[ACTION ITEM] Every record should be written out exactly, with the pictures left out.

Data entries
-=-=-=-=-
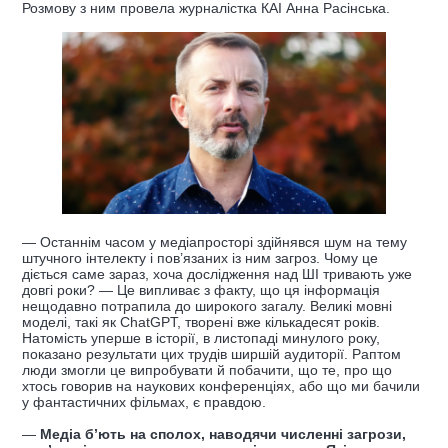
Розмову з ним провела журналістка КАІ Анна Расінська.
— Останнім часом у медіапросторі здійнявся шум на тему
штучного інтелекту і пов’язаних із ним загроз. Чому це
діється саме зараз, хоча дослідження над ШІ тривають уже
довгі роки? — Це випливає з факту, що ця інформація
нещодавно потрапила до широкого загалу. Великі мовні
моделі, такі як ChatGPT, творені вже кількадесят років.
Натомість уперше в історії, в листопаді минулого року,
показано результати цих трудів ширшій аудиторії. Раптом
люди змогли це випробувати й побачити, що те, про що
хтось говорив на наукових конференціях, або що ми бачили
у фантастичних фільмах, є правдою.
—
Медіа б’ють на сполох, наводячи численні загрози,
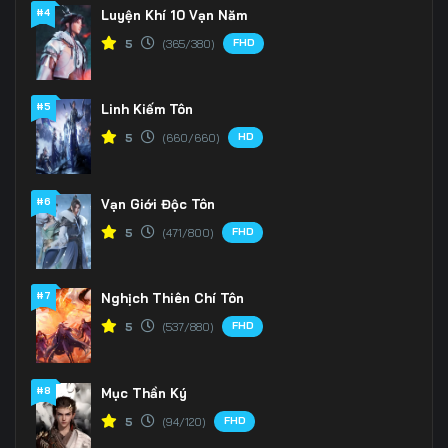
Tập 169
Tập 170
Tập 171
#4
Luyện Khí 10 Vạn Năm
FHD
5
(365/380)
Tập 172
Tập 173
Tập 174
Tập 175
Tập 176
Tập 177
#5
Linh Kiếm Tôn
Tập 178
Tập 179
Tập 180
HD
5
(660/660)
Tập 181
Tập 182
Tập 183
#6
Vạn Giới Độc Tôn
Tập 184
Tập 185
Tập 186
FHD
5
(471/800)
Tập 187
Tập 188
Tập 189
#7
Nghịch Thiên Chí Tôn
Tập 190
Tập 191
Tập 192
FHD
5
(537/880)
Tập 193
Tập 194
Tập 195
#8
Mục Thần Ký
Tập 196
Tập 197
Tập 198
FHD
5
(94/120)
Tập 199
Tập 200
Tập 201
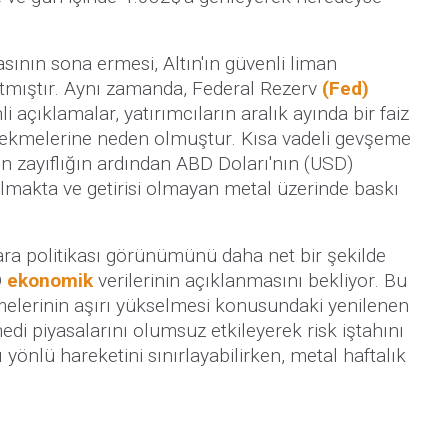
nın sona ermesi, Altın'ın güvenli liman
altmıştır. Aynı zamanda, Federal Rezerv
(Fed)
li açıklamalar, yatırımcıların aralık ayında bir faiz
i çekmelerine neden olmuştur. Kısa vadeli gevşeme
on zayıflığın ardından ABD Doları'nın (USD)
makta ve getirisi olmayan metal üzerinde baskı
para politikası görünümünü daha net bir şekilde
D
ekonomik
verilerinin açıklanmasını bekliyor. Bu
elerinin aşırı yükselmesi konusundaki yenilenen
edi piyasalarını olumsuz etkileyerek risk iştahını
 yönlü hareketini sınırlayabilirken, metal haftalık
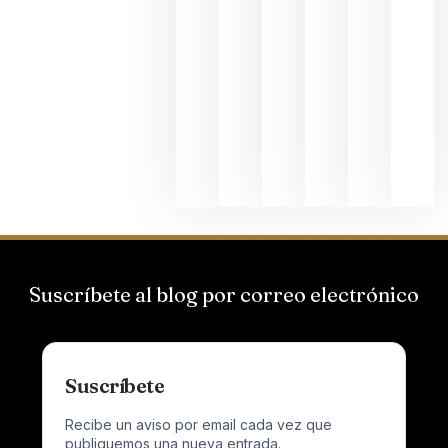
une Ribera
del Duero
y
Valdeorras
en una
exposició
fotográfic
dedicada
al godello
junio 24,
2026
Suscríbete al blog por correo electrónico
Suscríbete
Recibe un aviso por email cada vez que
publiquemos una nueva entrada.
-=-=-=-=-
[SOLUTION TO THE PROBLEM]
Розмову з ним провела журналістка КАІ Анна Расінська.
— Останнім часом у медіапросторі здійнявся шум на тему
штучного інтелекту і пов’язаних із ним загроз. Чому це
діється саме зараз, хоча дослідження над ШІ тривають уже
довгі роки? — Це випливає з факту, що ця інформація
нещодавно потрапила до широкого загалу. Великі мовні
моделі, такі як ChatGPT, творені вже кількадесят років.
Натомість уперше в історії, в листопаді минулого року,
показано результати цих трудів ширшій аудиторії. Раптом
люди змогли це випробувати й побачити, що те, про що
хтось говорив на наукових конференціях, або що ми бачили
у фантастичних фільмах, є правдою.
—
Медіа б’ють на сполох, наводячи численні загрози,
Tập 169
Tập 170
Tập 171
#4
Luyện Khí 10 Vạn Năm
FHD
5
(365/380)
Tập 172
Tập 173
Tập 174
Tập 175
Tập 176
Tập 177
#5
Linh Kiếm Tôn
Tập 178
Tập 179
Tập 180
HD
5
(660/660)
Tập 181
Tập 182
Tập 183
#6
Vạn Giới Độc Tôn
Tập 184
Tập 185
Tập 186
FHD
5
(471/800)
Tập 187
Tập 188
Tập 189
#7
Nghịch Thiên Chí Tôn
Tập 190
Tập 191
Tập 192
FHD
5
(537/880)
Tập 193
Tập 194
Tập 195
#8
Mục Thần Ký
Tập 196
Tập 197
Tập 198
FHD
5
(94/120)
Tập 199
Tập 200
Tập 201
nın sona ermesi, Altın'ın güvenli liman
altmıştır. Aynı zamanda, Federal Rezerv
(Fed)
li açıklamalar, yatırımcıların aralık ayında bir faiz
i çekmelerine neden olmuştur. Kısa vadeli gevşeme
on zayıflığın ardından ABD Doları'nın (USD)
makta ve getirisi olmayan metal üzerinde baskı
para politikası görünümünü daha net bir şekilde
D
ekonomik
verilerinin açıklanmasını bekliyor. Bu
elerinin aşırı yükselmesi konusundaki yenilenen
edi piyasalarını olumsuz etkileyerek risk iştahını
 yönlü hareketini sınırlayabilirken, metal haftalık
une Ribera
del Duero
y
Valdeorras
en una
exposició
fotográfic
dedicada
al godello
junio 24,
2026
Suscríbete al blog por correo electrónico
Suscríbete
Recibe un aviso por email cada vez que
publiquemos una nueva entrada.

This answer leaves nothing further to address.